Normal type
Normal type is a typological term in sociology coined by the German sociologist Ferdinand Tönnies. It can be considered both as a forerunner of, and a challenge to, the rather better known concept of Max Weber’s: the ideal type.
Tönnies’ distinctions
Tönnies drew a sharp line between the realm of conceptualization and the realm of reality. The first must be treated axiomatically and in a deductive way ; the second, empirically and in an inductive way. Following Tönnies, reality cannot be explained without concepts, which belong to the first realm, or else you will fail because you try to define x by something derived from x.Tönnies’ Normaltyp was thus a conceptual tool created on a logical basis, an almost mathematical concept always open to subsequent refinement from a confrontation with the empirical evidence.

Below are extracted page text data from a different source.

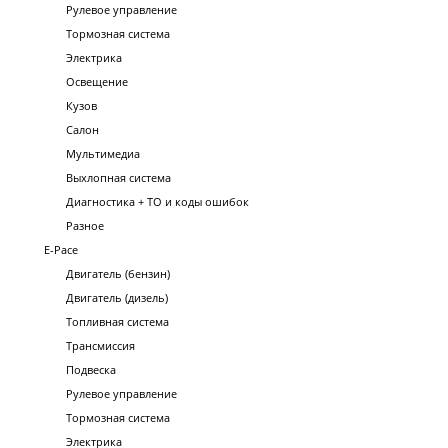
Рулевое управление
Тормозная система
Электрика
Освещение
Кузов
Салон
Мультимедиа
Выхлопная система
Диагностика + ТО и коды ошибок
Разное
E-Pace
Двигатель (бензин)
Двигатель (дизель)
Топливная система
Трансмиссия
Подвеска
Рулевое управление
Тормозная система
Электрика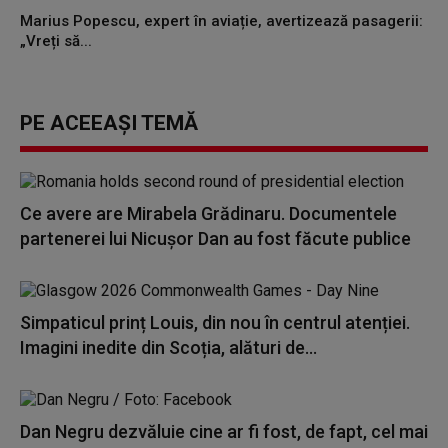
Marius Popescu, expert în aviație, avertizează pasagerii:
„Vreți să...
PE ACEEAȘI TEMĂ
Ce avere are Mirabela Grădinaru. Documentele
partenerei lui Nicușor Dan au fost făcute publice
Simpaticul prinț Louis, din nou în centrul atenției.
Imagini inedite din Scoția, alături de...
Dan Negru dezvăluie cine ar fi fost, de fapt, cel mai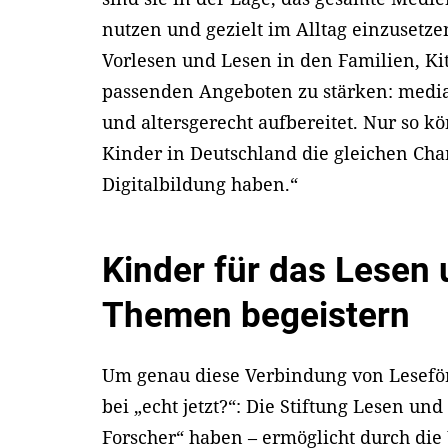
nutzen und gezielt im Alltag einzusetzen.
Vorlesen und Lesen in den Familien, K
passenden Angeboten zu stärken: media
und altersgerecht aufbereitet. Nur so k
Kinder in Deutschland die gleichen Ch
Digitalbildung haben.“
Kinder für das Lesen 
Themen begeistern
Um genau diese Verbindung von Lesefö
bei „echt jetzt?“: Die Stiftung Lesen un
Forscher“ haben – ermöglicht durch die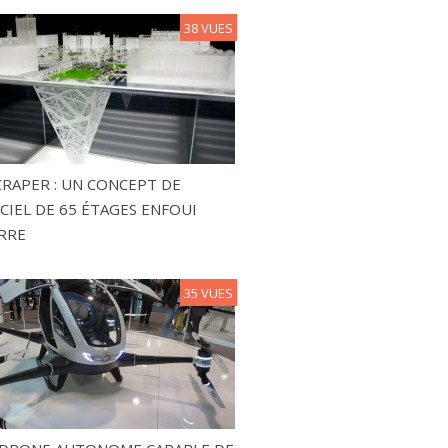
38 VUES
RAPER : UN CONCEPT DE
CIEL DE 65 ÉTAGES ENFOUI
RRE
35 VUES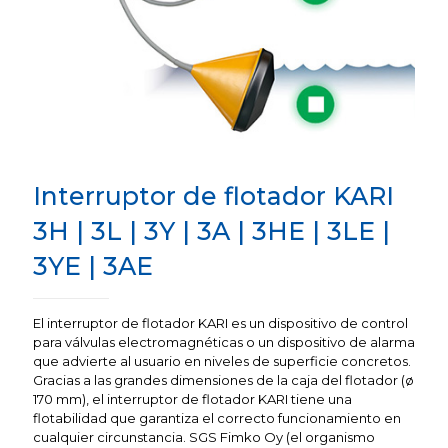
Interruptor de flotador KARI
3H | 3L | 3Y | 3A | 3HE | 3LE |
3YE | 3AE
El interruptor de flotador KARI es un dispositivo de control
para válvulas electromagnéticas o un dispositivo de alarma
que advierte al usuario en niveles de superficie concretos.
Gracias a las grandes dimensiones de la caja del flotador (ø
170 mm), el interruptor de flotador KARI tiene una
flotabilidad que garantiza el correcto funcionamiento en
cualquier circunstancia. SGS Fimko Oy (el organismo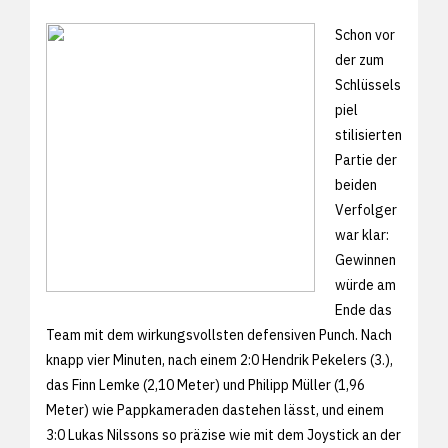
Schon vor
der zum
Schlüssels
piel
stilisierten
Partie der
beiden
Verfolger
war klar:
Gewinnen
würde am
Ende das
Team mit dem wirkungsvollsten defensiven Punch. Nach
knapp vier Minuten, nach einem 2:0 Hendrik Pekelers (3.),
das Finn Lemke (2,10 Meter) und Philipp Müller (1,96
Meter) wie Pappkameraden dastehen lässt, und einem
3:0 Lukas Nilssons so präzise wie mit dem Joystick an der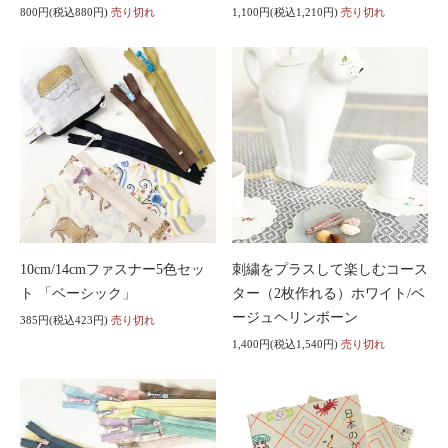
800円(税込880円)
売り切れ
1,100円(税込1,210円)
売り切れ
10cm/14cmファスナー5色セッ
刺繍をプラスして楽しむコース
ト 「ベーシック」
ター（2枚作れる）ホワイト/ベ
ージュヘリンボーン
385円(税込423円)
売り切れ
1,400円(税込1,540円)
売り切れ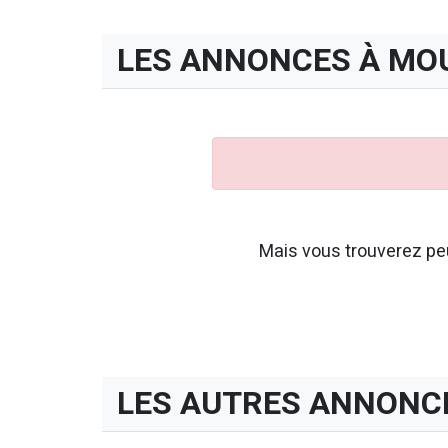
LES ANNONCES À MO
Mais vous trouverez peu
LES AUTRES ANNONC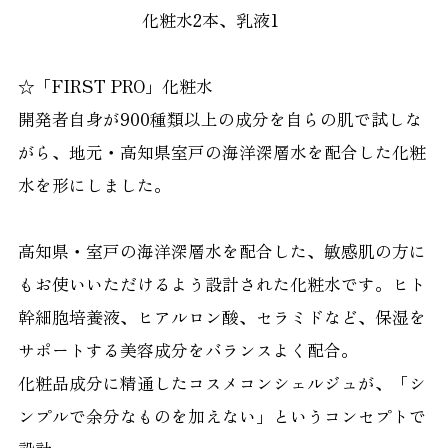
化粧水2本、乳液1
☆「FIRST PRO」化粧水
開発者自身が900種類以上の成分を自らの肌で試しな
がら、地元・高知県室戸の海洋深層水を配合した化粧
水を形にしました。
高知県・室戸の海洋深層水を配合した、敏感肌の方に
もお使いいただけるよう設計された化粧水です。ヒト
幹細胞培養液、ヒアルロン酸、セラミドなど、保湿を
サポートする美容成分をバランスよく配合。
化粧品成分に精通したコスメコンシェルジュが、「シ
ンプルで余分なものを加えない」というコンセプトで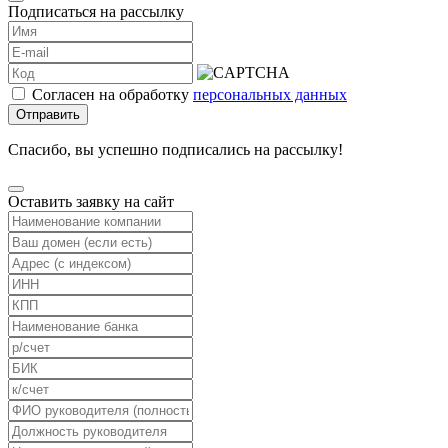
Подписаться на рассылку
Согласен на обработку
персональных данных
Отправить
Спасибо, вы успешно подписались на рассылку!
Оставить заявку на сайт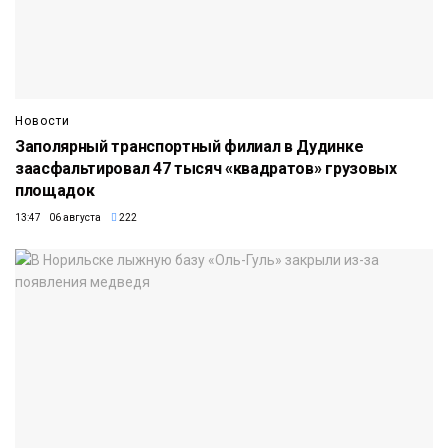
Новости
Заполярный транспортный филиал в Дудинке
заасфальтировал 47 тысяч «квадратов» грузовых
площадок
13:47 06 августа
222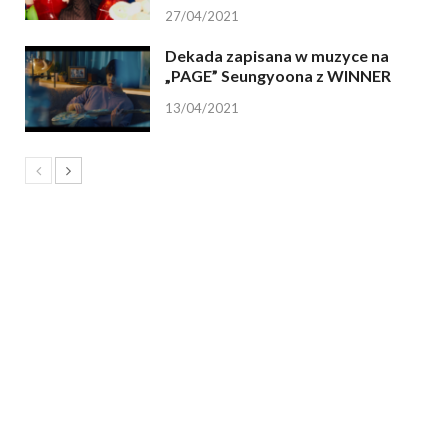
27/04/2021
Dekada zapisana w muzyce na
„PAGE” Seungyoona z WINNER
13/04/2021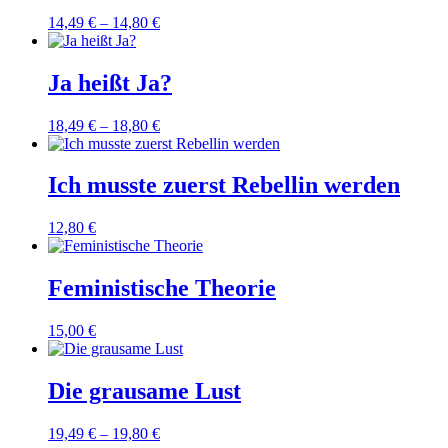
14,49
€
–
14,80
€
Ja heißt Ja?
18,49
€
–
18,80
€
Ich musste zuerst Rebellin werden
12,80
€
Feministische Theorie
15,00
€
Die grausame Lust
19,49
€
–
19,80
€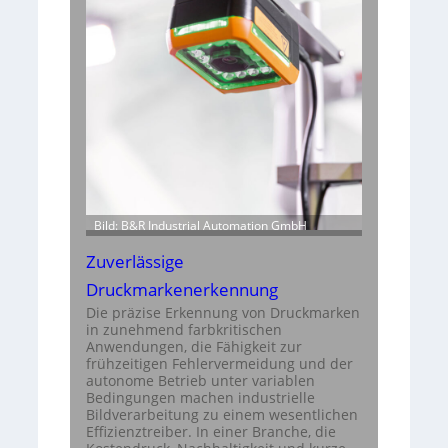
Bild: B&R Industrial Automation GmbH
Zuverlässige
Druckmarkenerkennung
Die präzise Erkennung von Druckmarken
in zunehmend farbkritischen
Anwendungen, die Fähigkeit zur
frühzeitigen Fehlervermeidung und der
autonome Betrieb unter variablen
Bedingungen machen industrielle
Bildverarbeitung zu einem wesentlichen
Effizienztreiber. In einer Branche, die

The contrast with Weber’s ‘ideal type’ came from the latter’s ‘accentuation’ of certain elements of a real social process, which is under sociological scrutiny - “the one-sided accentuation of one or more points of view... of a great many diffuse, discrete, more or less present and occasionally absent concrete individual phenomena”, as Weber himself put it. From Tönnies’ point of view, an ideal type cannot explain reality, because it is derived from reality by accentuation, but might help to understand reality.
The normal type moved from abstract to concrete; the ideal type from concrete to abstract.